A Thinking Reed

"Man is but a reed, the most feeble thing in nature, but he is a thinking reed" – Blaise Pascal

Plantinga on Dawkins and Calvinism and (vs?) philosophy

Alvin Plantinga, probably the most important contemporary Christian philosopher working in the analytic tradition, has a lengthy review of Dawkins’ God Delusion.

I have to say that I have almost no appetite for these back-and-forth polemics; I was an atheist for a considerable period of time and don’t feel much need to revisit it. But you always learn something from reading Plantinga.
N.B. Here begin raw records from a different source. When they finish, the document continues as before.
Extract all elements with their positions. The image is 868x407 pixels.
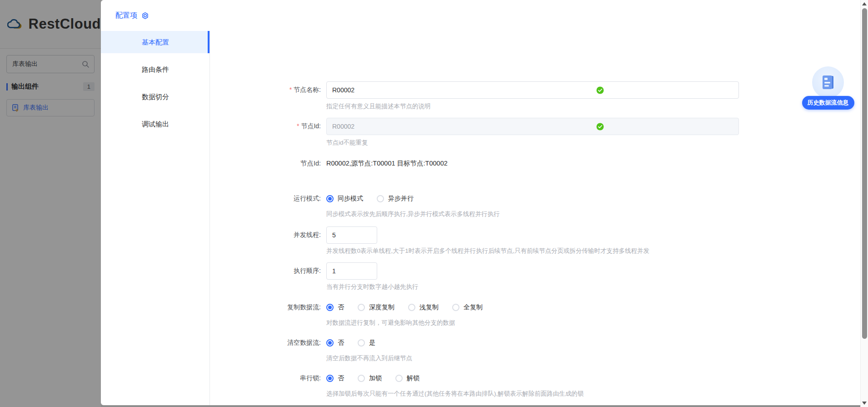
radio-clear-yes[interactable]: 是	[358, 339, 375, 347]
radio-copy-no[interactable]: 否	[326, 303, 344, 312]
radio-dot	[408, 304, 415, 311]
history-doc-icon	[819, 73, 837, 91]
copy-stream-radio-group: 否 深度复制 浅复制 全复制	[326, 303, 739, 312]
radio-full-copy[interactable]: 全复制	[452, 303, 483, 312]
threads-input[interactable]	[326, 226, 377, 244]
serial-lock-helper: 选择加锁后每次只能有一个任务通过(其他任务将在本路由排队),解锁表示解除前面路由…	[326, 390, 739, 398]
helper-row: 同步模式表示按先后顺序执行,异步并行模式表示多线程并行执行	[210, 210, 860, 218]
required-asterisk: *	[289, 86, 292, 93]
helper-row: 对数据流进行复制，可避免影响其他分支的数据	[210, 319, 860, 327]
window-scrollbar[interactable]	[860, 0, 868, 407]
helper-row: 选择加锁后每次只能有一个任务通过(其他任务将在本路由排队),解锁表示解除前面路由…	[210, 390, 860, 398]
radio-dot	[377, 195, 384, 202]
node-name-helper: 指定任何有意义且能描述本节点的说明	[326, 102, 739, 111]
field-row-exec-order: 执行顺序:	[210, 262, 860, 280]
helper-row: 指定任何有意义且能描述本节点的说明	[210, 102, 860, 111]
drawer-header: 配置项	[101, 0, 860, 31]
node-id-info-value: R00002,源节点:T00001 目标节点:T00002	[326, 160, 448, 167]
node-name-input[interactable]	[326, 81, 739, 99]
nav-item-route-condition[interactable]: 路由条件	[101, 58, 210, 80]
run-mode-helper: 同步模式表示按先后顺序执行,异步并行模式表示多线程并行执行	[326, 210, 739, 218]
valid-check-icon	[596, 123, 604, 131]
radio-lock-add[interactable]: 加锁	[358, 374, 382, 382]
radio-dot	[326, 375, 334, 382]
field-row-serial-lock: 串行锁: 否 加锁 解锁	[210, 374, 860, 382]
page: RestCloud 库表输出 输出组件 1	[0, 0, 868, 407]
config-nav: 基本配置 路由条件 数据切分 调试输出	[101, 31, 210, 405]
history-badge[interactable]: 历史数据流信息	[802, 96, 854, 110]
exec-order-label: 执行顺序:	[210, 267, 326, 275]
valid-check-icon	[596, 86, 604, 94]
radio-dot	[452, 304, 459, 311]
radio-dot	[395, 375, 403, 382]
node-id-helper: 节点id不能重复	[326, 139, 739, 147]
field-row-copy-stream: 复制数据流: 否 深度复制 浅复制 全复制	[210, 303, 860, 312]
helper-row: 并发线程数0表示单线程,大于1时表示开启多个线程并行执行后续节点,只有前续节点分…	[210, 247, 860, 255]
serial-lock-label: 串行锁:	[210, 374, 326, 382]
radio-dot	[326, 304, 334, 311]
clear-stream-radio-group: 否 是	[326, 339, 739, 347]
node-name-label: *节点名称:	[210, 86, 326, 94]
gear-icon[interactable]	[141, 11, 150, 20]
history-icon-circle	[812, 66, 844, 98]
helper-row: 清空后数据不再流入到后继节点	[210, 354, 860, 362]
node-id-input	[326, 118, 739, 135]
radio-deep-copy[interactable]: 深度复制	[358, 303, 394, 312]
exec-order-input[interactable]	[326, 262, 377, 280]
drawer-title: 配置项	[115, 11, 137, 20]
clear-stream-label: 清空数据流:	[210, 339, 326, 347]
helper-row: 节点id不能重复	[210, 139, 860, 147]
threads-helper: 并发线程数0表示单线程,大于1时表示开启多个线程并行执行后续节点,只有前续节点分…	[326, 247, 739, 255]
node-id-label: *节点Id:	[210, 122, 326, 131]
threads-label: 并发线程:	[210, 231, 326, 239]
run-mode-label: 运行模式:	[210, 195, 326, 203]
node-id-info-row: 节点Id: R00002,源节点:T00001 目标节点:T00002	[210, 159, 860, 168]
history-dataflow-widget[interactable]: 历史数据流信息	[799, 66, 857, 110]
required-asterisk: *	[297, 122, 299, 130]
field-row-clear-stream: 清空数据流: 否 是	[210, 339, 860, 347]
field-row-run-mode: 运行模式: 同步模式 异步并行	[210, 195, 860, 203]
radio-dot	[358, 375, 365, 382]
radio-clear-no[interactable]: 否	[326, 339, 344, 347]
config-drawer: 配置项 基本配置 路由条件 数据切分 调试输出 *节点名称:	[101, 0, 860, 405]
scroll-down-icon[interactable]	[862, 402, 867, 405]
clear-stream-helper: 清空后数据不再流入到后继节点	[326, 354, 739, 362]
field-row-node-id: *节点Id:	[210, 118, 860, 135]
copy-stream-label: 复制数据流:	[210, 303, 326, 312]
field-row-node-name: *节点名称:	[210, 81, 860, 99]
radio-dot	[358, 304, 365, 311]
nav-item-debug-output[interactable]: 调试输出	[101, 113, 210, 135]
radio-dot	[358, 339, 365, 347]
nav-item-basic-config[interactable]: 基本配置	[101, 31, 210, 53]
run-mode-radio-group: 同步模式 异步并行	[326, 195, 739, 203]
drawer-body: 基本配置 路由条件 数据切分 调试输出 *节点名称:	[101, 31, 860, 405]
radio-lock-release[interactable]: 解锁	[395, 374, 419, 382]
node-id-info-label: 节点Id:	[210, 159, 326, 168]
radio-dot	[326, 195, 334, 202]
radio-dot	[326, 339, 334, 347]
exec-order-helper: 当有并行分支时数字越小越先执行	[326, 283, 739, 291]
serial-lock-radio-group: 否 加锁 解锁	[326, 374, 739, 382]
app-background: RestCloud 库表输出 输出组件 1	[0, 0, 101, 407]
basic-config-form: *节点名称: 指定任何有意义且能描述本节点的说明 *节点Id:	[210, 31, 860, 405]
radio-async-parallel[interactable]: 异步并行	[377, 195, 414, 203]
field-row-threads: 并发线程:	[210, 226, 860, 244]
modal-overlay[interactable]	[0, 0, 101, 407]
copy-stream-helper: 对数据流进行复制，可避免影响其他分支的数据	[326, 319, 739, 327]
scrollbar-thumb[interactable]	[862, 8, 867, 339]
radio-sync-mode[interactable]: 同步模式	[326, 195, 363, 203]
nav-item-data-split[interactable]: 数据切分	[101, 85, 210, 108]
helper-row: 当有并行分支时数字越小越先执行	[210, 283, 860, 291]
radio-shallow-copy[interactable]: 浅复制	[408, 303, 439, 312]
scroll-up-icon[interactable]	[862, 2, 867, 5]
radio-lock-no[interactable]: 否	[326, 374, 344, 382]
Here he deploys his trademark self-refutation argument against naturalism, an argument which I think has a good deal to be said for it (C.S. Lewis famously deployed a similar argument in his book Miracles, as did Stephen R.L. Clark in his Gifford Lectures).

Also of interest to the philosophically-inclined, there’ve been a series of discussions on the Generous Orthodoxy: Thinktank site about theologians and theistic philosophers, specifically about why the latter don’t seem attracted to the Calvinism that’s making something of a resurgence in evangelical circles. In particular, most analytic philosophers who are theists, even ones from Reformed backgrounds (like, say, Alvin Plantinga), defend libertarian views of free will, which is at odds with the traditional Calvinist view. It’s interesting to see the different ways in which philosophers and theologians approach these issues.

14 responses to “Plantinga on Dawkins and Calvinism and (vs?) philosophy”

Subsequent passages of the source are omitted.